• **PROMPT**: Copy each record exactly as it reads, leaving out any pictures it holds.

• **INPUT DATA**:
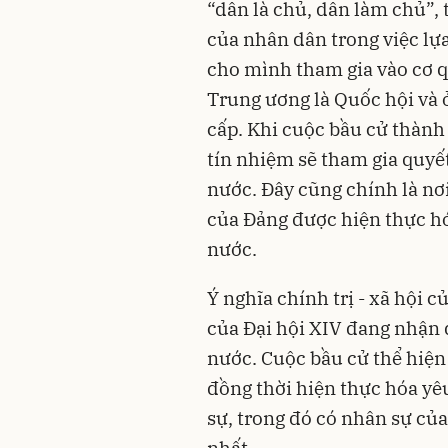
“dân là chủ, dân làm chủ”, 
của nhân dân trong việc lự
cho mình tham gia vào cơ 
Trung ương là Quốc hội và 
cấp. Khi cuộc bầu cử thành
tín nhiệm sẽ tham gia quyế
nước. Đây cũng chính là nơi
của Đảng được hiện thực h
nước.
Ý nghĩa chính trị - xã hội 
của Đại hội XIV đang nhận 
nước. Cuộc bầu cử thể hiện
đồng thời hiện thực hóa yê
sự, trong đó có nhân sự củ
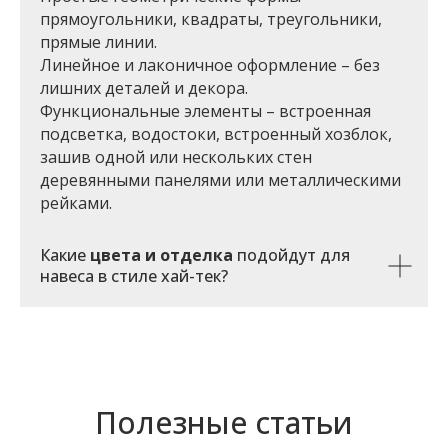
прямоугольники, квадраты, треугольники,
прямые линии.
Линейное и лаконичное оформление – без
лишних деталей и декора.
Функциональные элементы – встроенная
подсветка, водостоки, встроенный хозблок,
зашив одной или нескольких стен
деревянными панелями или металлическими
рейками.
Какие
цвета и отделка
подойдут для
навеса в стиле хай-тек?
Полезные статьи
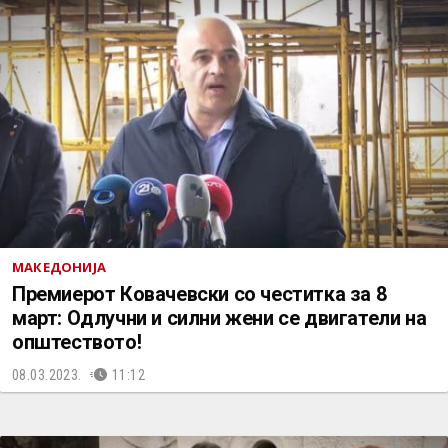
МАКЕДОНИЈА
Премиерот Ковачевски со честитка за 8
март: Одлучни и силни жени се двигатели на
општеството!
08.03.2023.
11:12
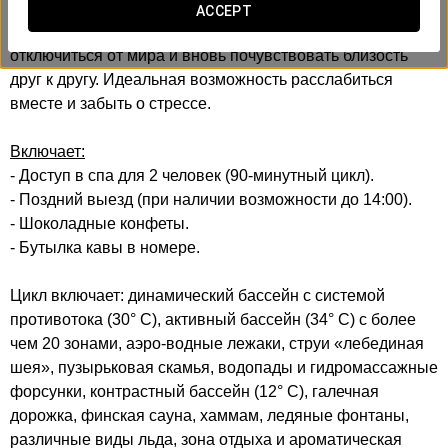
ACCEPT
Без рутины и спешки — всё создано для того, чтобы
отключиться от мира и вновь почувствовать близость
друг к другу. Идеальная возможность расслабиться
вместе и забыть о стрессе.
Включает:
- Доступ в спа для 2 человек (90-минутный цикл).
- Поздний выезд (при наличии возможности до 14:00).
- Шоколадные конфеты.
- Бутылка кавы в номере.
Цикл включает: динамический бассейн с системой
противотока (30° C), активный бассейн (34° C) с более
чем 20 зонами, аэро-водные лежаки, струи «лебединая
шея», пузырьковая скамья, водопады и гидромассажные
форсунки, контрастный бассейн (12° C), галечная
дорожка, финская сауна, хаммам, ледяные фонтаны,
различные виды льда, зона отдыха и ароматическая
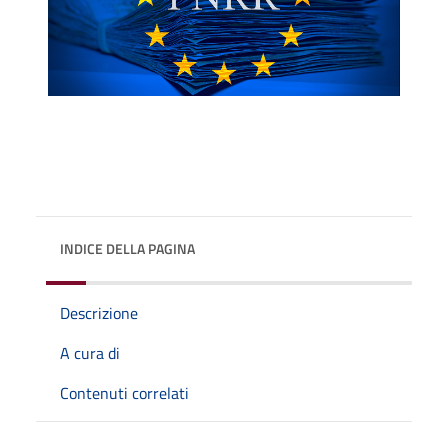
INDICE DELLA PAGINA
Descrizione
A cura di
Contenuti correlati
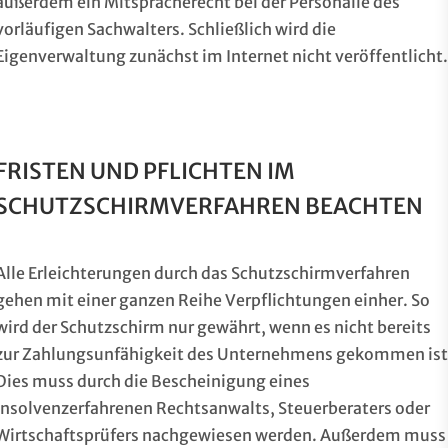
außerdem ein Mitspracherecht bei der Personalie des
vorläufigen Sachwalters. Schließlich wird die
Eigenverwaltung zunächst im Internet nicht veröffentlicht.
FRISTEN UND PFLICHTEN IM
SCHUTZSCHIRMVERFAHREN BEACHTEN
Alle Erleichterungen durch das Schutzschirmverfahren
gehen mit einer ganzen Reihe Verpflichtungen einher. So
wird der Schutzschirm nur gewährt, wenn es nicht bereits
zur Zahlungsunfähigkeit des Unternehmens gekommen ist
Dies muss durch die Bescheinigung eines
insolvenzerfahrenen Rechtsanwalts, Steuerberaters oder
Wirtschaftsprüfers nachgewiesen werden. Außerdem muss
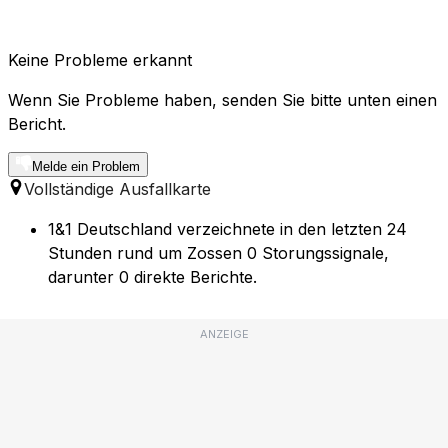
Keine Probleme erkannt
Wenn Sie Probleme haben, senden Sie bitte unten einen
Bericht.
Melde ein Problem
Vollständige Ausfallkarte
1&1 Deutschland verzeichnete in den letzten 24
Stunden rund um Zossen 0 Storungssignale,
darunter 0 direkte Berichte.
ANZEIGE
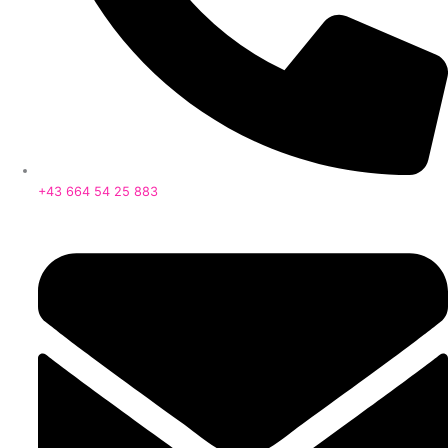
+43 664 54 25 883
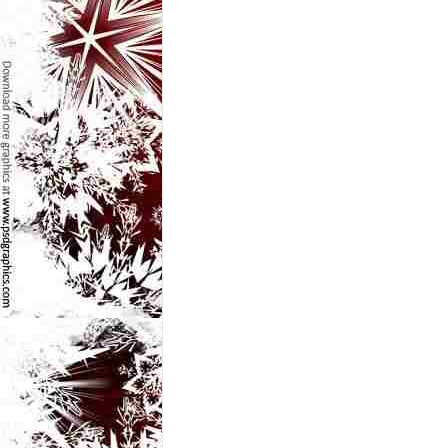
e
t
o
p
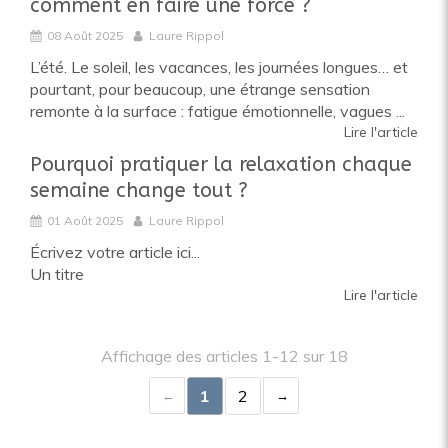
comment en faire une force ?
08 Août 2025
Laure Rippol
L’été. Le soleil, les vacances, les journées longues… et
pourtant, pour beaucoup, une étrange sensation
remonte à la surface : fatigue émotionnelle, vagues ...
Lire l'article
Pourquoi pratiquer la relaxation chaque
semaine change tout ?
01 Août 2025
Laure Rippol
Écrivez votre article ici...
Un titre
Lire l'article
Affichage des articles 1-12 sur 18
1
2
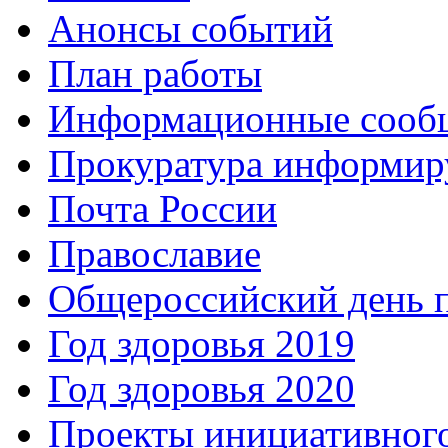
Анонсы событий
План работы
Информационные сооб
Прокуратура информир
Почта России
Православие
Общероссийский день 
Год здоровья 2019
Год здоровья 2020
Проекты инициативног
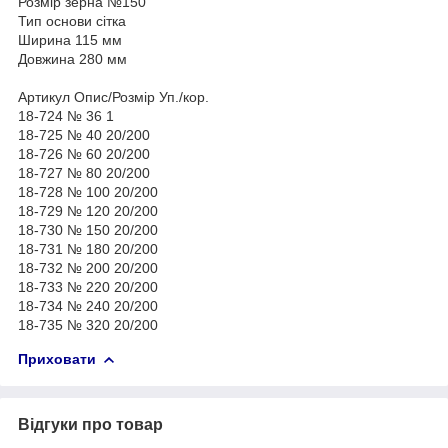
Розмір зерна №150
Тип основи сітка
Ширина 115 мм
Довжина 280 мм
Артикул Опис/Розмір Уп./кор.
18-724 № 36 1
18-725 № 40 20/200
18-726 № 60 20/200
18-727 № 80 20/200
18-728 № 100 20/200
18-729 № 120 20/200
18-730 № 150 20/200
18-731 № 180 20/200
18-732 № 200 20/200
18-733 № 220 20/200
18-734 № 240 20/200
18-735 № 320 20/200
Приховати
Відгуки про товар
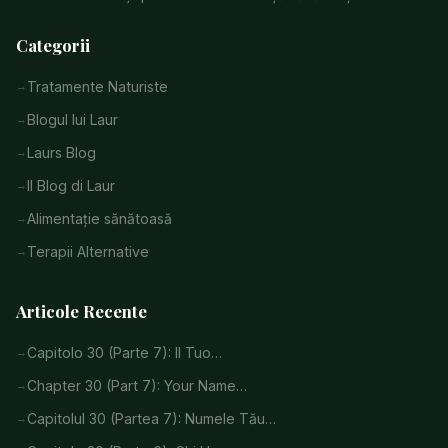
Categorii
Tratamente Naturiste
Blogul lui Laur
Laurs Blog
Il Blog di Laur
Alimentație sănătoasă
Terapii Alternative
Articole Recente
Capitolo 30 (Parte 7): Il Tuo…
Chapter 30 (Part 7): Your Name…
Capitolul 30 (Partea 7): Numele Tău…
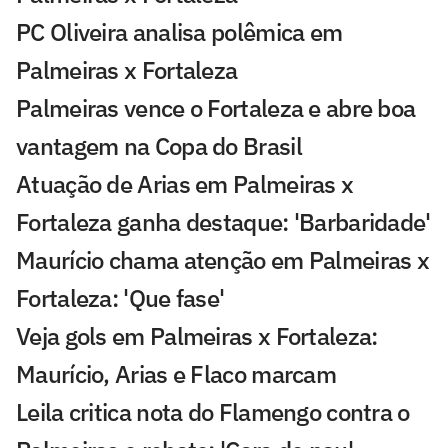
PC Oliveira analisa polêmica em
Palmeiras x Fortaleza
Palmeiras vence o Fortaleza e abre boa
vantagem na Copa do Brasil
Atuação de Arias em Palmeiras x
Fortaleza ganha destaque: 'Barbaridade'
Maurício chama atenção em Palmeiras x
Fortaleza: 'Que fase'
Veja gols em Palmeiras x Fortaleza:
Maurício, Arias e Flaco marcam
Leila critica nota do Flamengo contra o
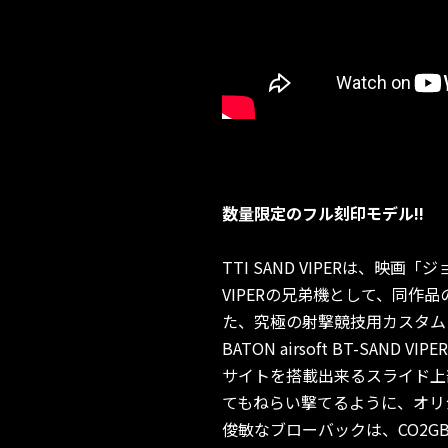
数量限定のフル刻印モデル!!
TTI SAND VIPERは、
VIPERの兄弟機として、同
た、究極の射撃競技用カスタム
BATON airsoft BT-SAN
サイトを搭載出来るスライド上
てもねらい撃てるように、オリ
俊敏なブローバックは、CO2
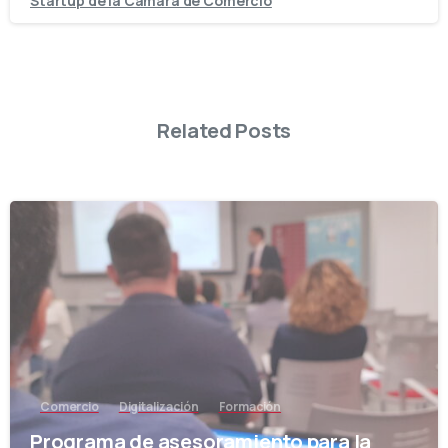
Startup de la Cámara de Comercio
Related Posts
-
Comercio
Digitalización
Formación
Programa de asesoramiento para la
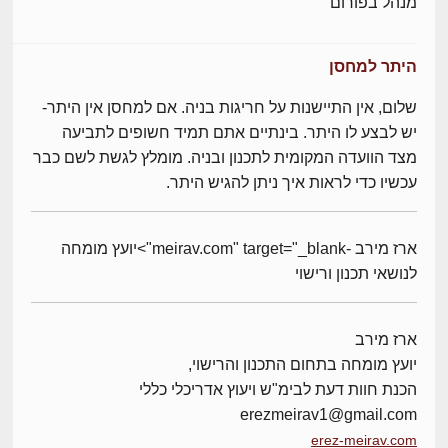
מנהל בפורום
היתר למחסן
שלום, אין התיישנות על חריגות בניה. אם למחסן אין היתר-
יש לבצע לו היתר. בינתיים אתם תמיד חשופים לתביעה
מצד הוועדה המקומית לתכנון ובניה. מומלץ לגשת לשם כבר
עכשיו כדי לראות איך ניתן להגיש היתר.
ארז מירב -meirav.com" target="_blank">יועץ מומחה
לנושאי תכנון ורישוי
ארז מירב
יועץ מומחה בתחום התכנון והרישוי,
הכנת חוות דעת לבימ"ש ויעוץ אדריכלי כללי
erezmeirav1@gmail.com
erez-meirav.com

• **EXERCISE RESPONSE**:
“dân là chủ, dân làm chủ”, 
của nhân dân trong việc lự
cho mình tham gia vào cơ 
Trung ương là Quốc hội và 
cấp. Khi cuộc bầu cử thành
tín nhiệm sẽ tham gia quyế
nước. Đây cũng chính là nơi
của Đảng được hiện thực h
nước.
Ý nghĩa chính trị - xã hội 
của Đại hội XIV đang nhận 
nước. Cuộc bầu cử thể hiện
đồng thời hiện thực hóa yê
sự, trong đó có nhân sự củ
прямоугольники, квадраты, треугольники,
прямые линии.
Линейное и лаконичное оформление – без
лишних деталей и декора.
Функциональные элементы – встроенная
подсветка, водостоки, встроенный хозблок,
зашив одной или нескольких стен
деревянными панелями или металлическими
рейками.
Какие
цвета и отделка
подойдут для
навеса в стиле хай-тек?
Полезные статьи
МАКЕДОНИЈА
Премиерот Ковачевски со честитка за 8
март: Одлучни и силни жени се двигатели на
општеството!
08.03.2023.
11:12
ACCEPT
Без рутины и спешки — всё создано для того, чтобы
отключиться от мира и вновь почувствовать близость
друг к другу. Идеальная возможность расслабиться
вместе и забыть о стрессе.
Включает:
- Доступ в спа для 2 человек (90-минутный цикл).
- Поздний выезд (при наличии возможности до 14:00).
- Шоколадные конфеты.
- Бутылка кавы в номере.
Цикл включает: динамический бассейн с системой
противотока (30° C), активный бассейн (34° C) с более
чем 20 зонами, аэро-водные лежаки, струи «лебединая
шея», пузырьковая скамья, водопады и гидромассажные
форсунки, контрастный бассейн (12° C), галечная
дорожка, финская сауна, хаммам, ледяные фонтаны,
различные виды льда, зона отдыха и ароматическая
INDICE DELLA PAGINA
Descrizione
A cura di
Contenuti correlati
außerdem ein Mitspracherecht bei der Personalie des
vorläufigen Sachwalters. Schließlich wird die
Eigenverwaltung zunächst im Internet nicht veröffentlicht.
FRISTEN UND PFLICHTEN IM
SCHUTZSCHIRMVERFAHREN BEACHTEN
Alle Erleichterungen durch das Schutzschirmverfahren
gehen mit einer ganzen Reihe Verpflichtungen einher. So
wird der Schutzschirm nur gewährt, wenn es nicht bereits
zur Zahlungsunfähigkeit des Unternehmens gekommen ist
Dies muss durch die Bescheinigung eines
insolvenzerfahrenen Rechtsanwalts, Steuerberaters oder
Wirtschaftsprüfers nachgewiesen werden. Außerdem muss
Keine Probleme erkannt
Wenn Sie Probleme haben, senden Sie bitte unten einen
Bericht.
Melde ein Problem
Vollständige Ausfallkarte
1&1 Deutschland verzeichnete in den letzten 24
Stunden rund um Zossen 0 Storungssignale,
darunter 0 direkte Berichte.
ANZEIGE
+43 664 54 25 883
e
t
o
p
comment en faire une force ?
08 Août 2025
Laure Rippol
L’été. Le soleil, les vacances, les journées longues… et
pourtant, pour beaucoup, une étrange sensation
remonte à la surface : fatigue émotionnelle, vagues ...
Lire l'article
Pourquoi pratiquer la relaxation chaque
semaine change tout ?
01 Août 2025
Laure Rippol
Écrivez votre article ici...
Un titre
Lire l'article
Affichage des articles 1-12 sur 18
1
2
Анонсы событий
План работы
Информационные сооб
Прокуратура информир
Почта России
Православие
Общероссийский день 
Год здоровья 2019
Год здоровья 2020
Проекты инициативног
Розмір зерна №150
Тип основи сітка
Ширина 115 мм
Довжина 280 мм
Артикул Опис/Розмір Уп./кор.
18-724 № 36 1
18-725 № 40 20/200
18-726 № 60 20/200
18-727 № 80 20/200
18-728 № 100 20/200
18-729 № 120 20/200
18-730 № 150 20/200
18-731 № 180 20/200
18-732 № 200 20/200
18-733 № 220 20/200
18-734 № 240 20/200
18-735 № 320 20/200
Приховати
Відгуки про товар
Categorii
Tratamente Naturiste
Blogul lui Laur
Laurs Blog
Il Blog di Laur
Alimentație sănătoasă
Terapii Alternative
Articole Recente
Capitolo 30 (Parte 7): Il Tuo…
Chapter 30 (Part 7): Your Name…
Capitolul 30 (Partea 7): Numele Tău…
PC Oliveira analisa polêmica em
Palmeiras x Fortaleza
Palmeiras vence o Fortaleza e abre boa
vantagem na Copa do Brasil
Atuação de Arias em Palmeiras x
Fortaleza ganha destaque: 'Barbaridade'
Maurício chama atenção em Palmeiras x
Fortaleza: 'Que fase'
Veja gols em Palmeiras x Fortaleza:
Maurício, Arias e Flaco marcam
Leila critica nota do Flamengo contra o
数量限定のフル刻印モデル!!
TTI SAND VIPERは、
VIPERの兄弟機として、同
た、究極の射撃競技用カスタム
BATON airsoft BT-SAN
サイトを搭載出来るスライド上
てもねらい撃てるように、オリ
俊敏なブローバックは、CO2
Startup de la Cámara de Comercio
Related Posts
-
Comercio
Digitalización
Formación
Programa de asesoramiento para la
מנהל בפורום
היתר למחסן
שלום, אין התיישנות על חריגות בניה. אם למחסן אין היתר-
יש לבצע לו היתר. בינתיים אתם תמיד חשופים לתביעה
מצד הוועדה המקומית לתכנון ובניה. מומלץ לגשת לשם כבר
עכשיו כדי לראות איך ניתן להגיש היתר.
ארז מירב -meirav.com" target="_blank">יועץ מומחה
לנושאי תכנון ורישוי
ארז מירב
יועץ מומחה בתחום התכנון והרישוי,
הכנת חוות דעת לבימ"ש ויעוץ אדריכלי כללי
erezmeirav1@gmail.com
erez-meirav.com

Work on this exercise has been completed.